Women of Reform Judaism (WRJ) has enjoyed strong bonds with, and a deep connection to, the State of Israel from its earliest days. WRJ collaborates with and supports the work of the Israel Movement for Progressive Judaism, Women of the Wall, and the Israel Religious Action Center, to name a few, and, through the YES Fund (Youth, Education and Special Projects), WRJ grants tens of thousands of dollars each year to Israeli organizations. WRJ organizes missions to Israel, and members and staff visit Israel often and have family and friends there. WRJ-Israel was founded in 2009 and today includes 27 Israeli WRJ-affiliated women’s groups.
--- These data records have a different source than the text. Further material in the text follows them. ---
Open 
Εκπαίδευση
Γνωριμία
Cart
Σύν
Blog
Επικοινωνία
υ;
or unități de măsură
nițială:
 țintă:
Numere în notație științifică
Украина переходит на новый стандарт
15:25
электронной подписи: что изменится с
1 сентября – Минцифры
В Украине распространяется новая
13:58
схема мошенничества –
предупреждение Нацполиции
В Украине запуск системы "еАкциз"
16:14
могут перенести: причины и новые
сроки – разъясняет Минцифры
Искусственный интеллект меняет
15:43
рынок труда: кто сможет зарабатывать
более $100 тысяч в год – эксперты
WRJ is committed to advancing religious pluralism and equal rights for women and minorities in Israel and works collaboratively with the World Union for Progressive Judaism (WUPJ) and other organizations to secure the rights and well-being of Jews wherever they live. WRJ’s commitment to and interest in Israel is best demonstrated by the many times it has spoken out for and about Israel through statements and resolutions. Since 1915, WRJ has issued almost 100 statements and resolutions that relate to Israel. In 1993, WRJ passed a resolution on Pluralism in Israel reaffirming our commitment to religious pluralism in Israel and our support of religious rights for all Israelis.
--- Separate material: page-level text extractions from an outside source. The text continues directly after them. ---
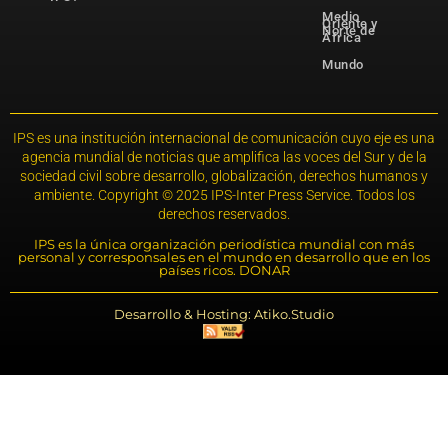
Medio
Oriente y
Norte de
África
Mundo
IPS es una institución internacional de comunicación cuyo eje es una
agencia mundial de noticias que amplifica las voces del Sur y de la
sociedad civil sobre desarrollo, globalización, derechos humanos y
ambiente. Copyright © 2025 IPS-Inter Press Service. Todos los
derechos reservados.
IPS es la única organización periodística mundial con más
personal y corresponsales en el mundo en desarrollo que en los
países ricos. DONAR
Desarrollo & Hosting: Atiko.Studio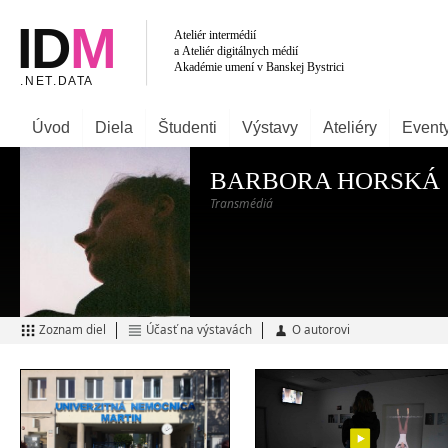
Úvod
Diela
Študenti
Výstavy
Ateliéry
Event
BARBORA HORSKÁ
Transmédiá
Zoznam diel
Účasť na výstavách
O autorovi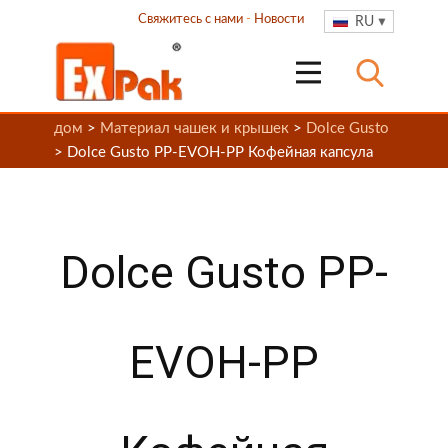
Свяжитесь с нами
-
Новости
RU
дом
>
Материал чашек и крышек
>
Dolce Gusto
> Dolce Gusto PP-EVOH-PP Кофейная капсула
Dolce Gusto PP-
EVOH-PP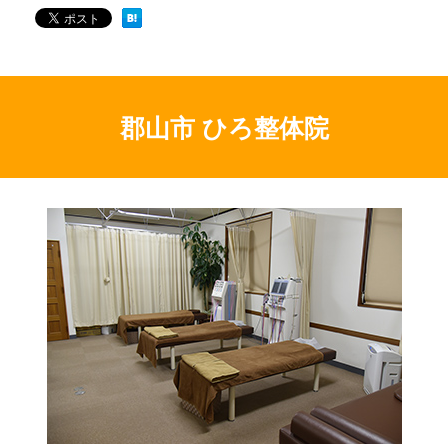
郡山市 ひろ整体院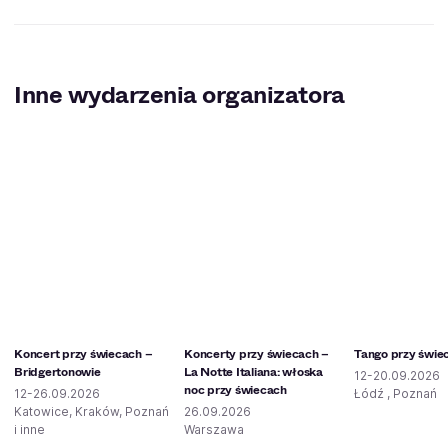
Inne wydarzenia organizatora
Koncert przy świecach –
Koncerty przy świecach –
Tango przy świe
Bridgertonowie
La Notte Italiana: włoska
12-20.09.2026
noc przy świecach
12-26.09.2026
Łódź , Poznań
Katowice, Kraków, Poznań
26.09.2026
i inne
Warszawa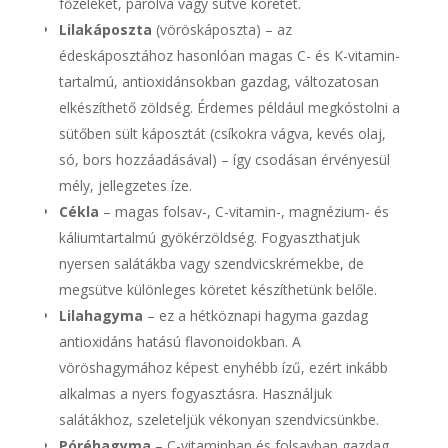
főzeléket, párolva vagy sütve köretet.
Lilakáposzta
(vöröskáposzta) – az
édeskáposztához hasonlóan magas C- és K-vitamin-
tartalmú, antioxidánsokban gazdag, változatosan
elkészíthető zöldség. Érdemes például megkóstolni a
sütőben sült káposztát (csíkokra vágva, kevés olaj,
só, bors hozzáadásával) – így csodásan érvényesül
mély, jellegzetes íze.
Cékla
– magas folsav-, C-vitamin-, magnézium- és
káliumtartalmú gyökérzöldség. Fogyaszthatjuk
nyersen salátákba vagy szendvicskrémekbe, de
megsütve különleges köretet készíthetünk belőle.
Lilahagyma
– ez a hétköznapi hagyma gazdag
antioxidáns hatású flavonoidokban. A
vöröshagymához képest enyhébb ízű, ezért inkább
alkalmas a nyers fogyasztásra. Használjuk
salátákhoz, szeleteljük vékonyan szendvicsünkbe.
Póréhagyma
– C-vitaminban és folsavban gazdag,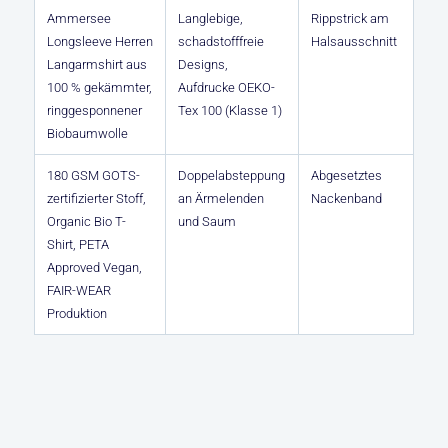
Ammersee
Langlebige,
Rippstrick am
Longsleeve Herren
schadstofffreie
Halsausschnitt
Langarmshirt aus
Designs,
100 % gekämmter,
Aufdrucke OEKO-
ringgesponnener
Tex 100 (Klasse 1)
Biobaumwolle
180 GSM GOTS-
Doppelabsteppung
Abgesetztes
zertifizierter Stoff,
an Ärmelenden
Nackenband
Organic Bio T-
und Saum
Shirt, PETA
Approved Vegan,
FAIR-WEAR
Produktion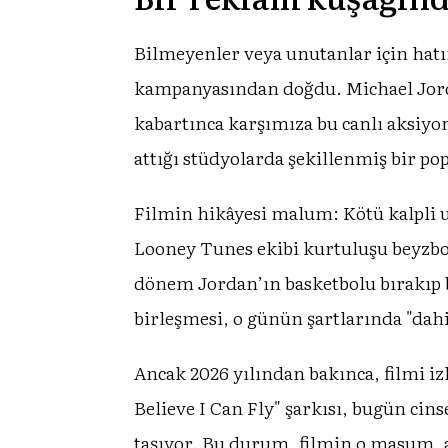
Bilmeyenler veya unutanlar için hatı
kampanyasından doğdu. Michael Jorda
kabartınca karşımıza bu canlı aksiyo
attığı stüdyolarda şekillenmiş bir po
Filmin hikâyesi malum: Kötü kalpli u
Looney Tunes ekibi kurtuluşu beyzbo
dönem Jordan’ın basketbolu bırakıp b
birleşmesi, o günün şartlarında "dahic
Ancak 2026 yılından bakınca, filmi 
Believe I Can Fly" şarkısı, bugün ci
taşıyor. Bu durum, filmin o masum, a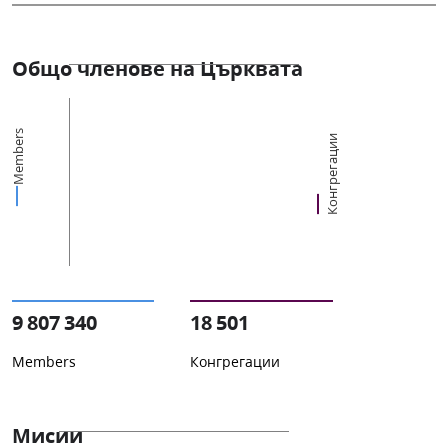
Общо членове на Църквата
Members
Конгрегации
9 807 340
18 501
Members
Конгрегации
Мисии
Today, deeply troubled by recent developments in Israel, we, the Board of WRJ, feel compelled to speak out against the abuse of power by ultra-Orthodox authorities in Israel and the escalating discrimination against those who do not share their beliefs. These alarming developments include suspension of the promise of an egalitarian prayer space at the Kotel, demeaning body searches of female Hebrew Union College - Jewish Institute of Religion students at the Kotel, and introduction of the Conversion Bill, which would diminish the rights of non-Orthodox Jews in Israel.

We yearn for a State of Israel where Jews can freely practice their religion according to their beliefs, where the rights of minorities, women, converts, and non-ultra-Orthodox Jews are respected and recognized. Yet, we are increasingly fearful for the future of Israel as a pluralistic democracy that will uphold the rights of all its citizens.
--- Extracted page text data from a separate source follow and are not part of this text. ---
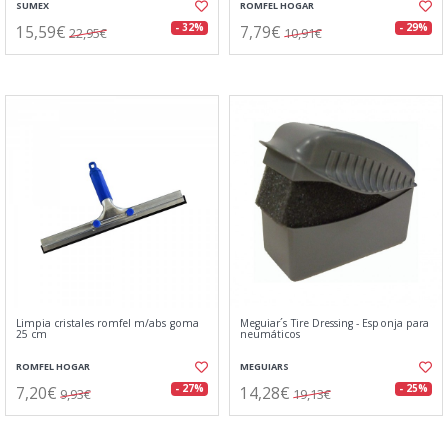
SUMEX
ROMFEL HOGAR
15,59€
7,79€
- 32%
- 29%
22,95€
10,91€
Limpia cristales romfel m/abs goma
Meguiar´s Tire Dressing - Esponja para
25 cm
neumáticos
ROMFEL HOGAR
MEGUIARS
7,20€
14,28€
- 27%
- 25%
9,93€
19,13€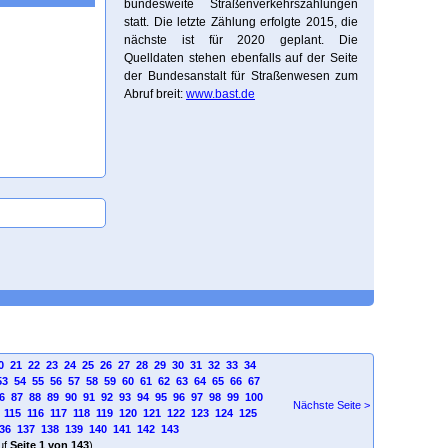
bundesweite Straßenverkehrszählungen
statt. Die letzte Zählung erfolgte 2015, die
nächste ist für 2020 geplant. Die
Quelldaten stehen ebenfalls auf der Seite
der Bundesanstalt für Straßenwesen zum
Abruf breit:
www.bast.de
0
21
22
23
24
25
26
27
28
29
30
31
32
33
34
53
54
55
56
57
58
59
60
61
62
63
64
65
66
67
6
87
88
89
90
91
92
93
94
95
96
97
98
99
100
Nächste Seite >
115
116
117
118
119
120
121
122
123
124
125
36
137
138
139
140
141
142
143
uf
Seite 1 von 143
)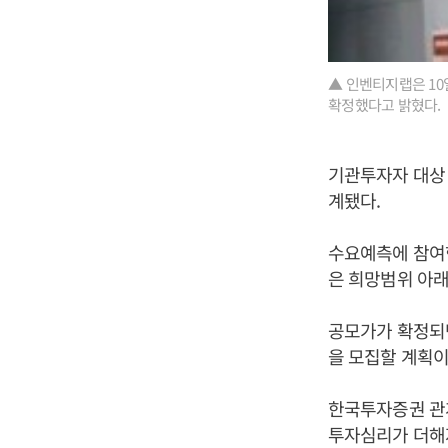
▲ 인벤티지랩은 10
확정했다고 밝혔다.
기관투자자 대상 
계됐다.
수요예측에 참여한
은 희망범위 아
공모가가 확정되면
을 모집할 계획
한국투자증권 관
투자심리가 더해져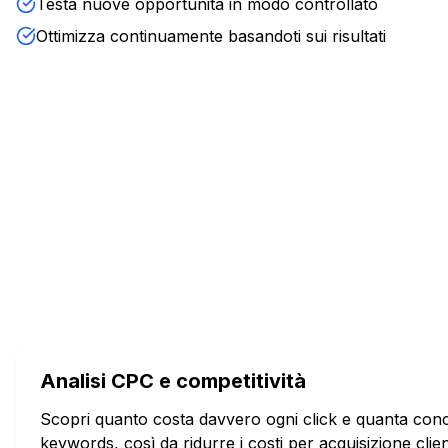
Testa nuove opportunità in modo controllato
Ottimizza continuamente basandoti sui risultati
Analisi CPC e competitività
Scopri quanto costa davvero ogni click e quanta conc
keywords, così da ridurre i costi per acquisizione clien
On June 25, the Netanyahu administration’s decision to freeze its previously agreed-upon plan to develop an egalitarian worship space at the Kotel sent a clear signal to both Israeli Jews and Jews of the Diaspora that it is not interested in a building a pluralistic, all-encompassing, tolerant society worthy of the Zionist ideals of its founding mothers and fathers. Government officials have routinely relinquished their responsibility to assure the safety and rights of all worshippers at the Kotel as women are harassed, sometimes violently, during the monthly Women of the Wall Rosh Chodesh celebrations. Most recently, young women from our own Reform Movement seminary, HUC-JIR, were inappropriately searched by Israeli authorities as they sought to worship with other women in that holy space. Until there is an egalitarian section at the Kotel, and until Israeli authorities fully implement their own laws regarding equal rights for women, such abuses are likely to continue.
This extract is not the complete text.